**** RECORDS SHOWN

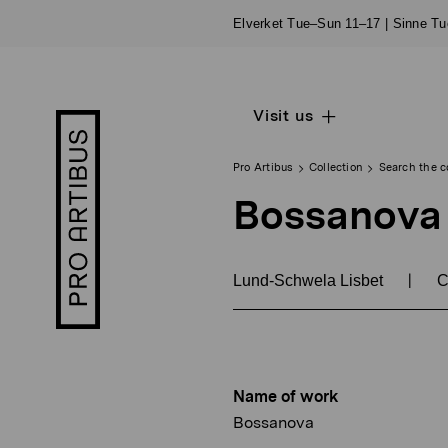
Skip
Elverket Tue–Sun 11–17 | Sinne T
to
content
Visit us
Open
Pro
sub
Artibus
navigation
logo
Pro Artibus
Collection
Search the c
Bossanova
|
Lund-Schwela Lisbet
C
Name of work
Bossanova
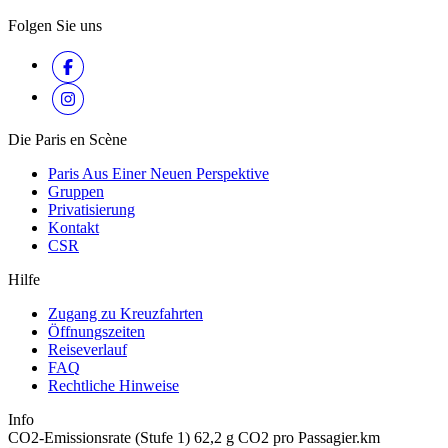
Folgen Sie uns
Die Paris en Scène
Paris Aus Einer Neuen Perspektive
Gruppen
Privatisierung
Kontakt
CSR
Hilfe
Zugang zu Kreuzfahrten
Öffnungszeiten
Reiseverlauf
FAQ
Rechtliche Hinweise
Info
CO2-Emissionsrate (Stufe 1) 62,2 g CO2 pro Passagier.km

********

WHAT THIS TASK INVOLVES>
A word-for-word restatement of all the lines above is needed, with the pictures omitted.

ANSWER BOX>
Skip
Elverket Tue–Sun 11–17 | Sinne T
to
content
Visit us
Open
Pro
sub
Artibus
navigation
logo
Pro Artibus
Collection
Search the c
Bossanova
|
Lund-Schwela Lisbet
C
Name of work
Bossanova
Folgen Sie uns
Die Paris en Scène
Paris Aus Einer Neuen Perspektive
Gruppen
Privatisierung
Kontakt
CSR
Hilfe
Zugang zu Kreuzfahrten
Öffnungszeiten
Reiseverlauf
FAQ
Rechtliche Hinweise
Info
CO2-Emissionsrate (Stufe 1) 62,2 g CO2 pro Passagier.km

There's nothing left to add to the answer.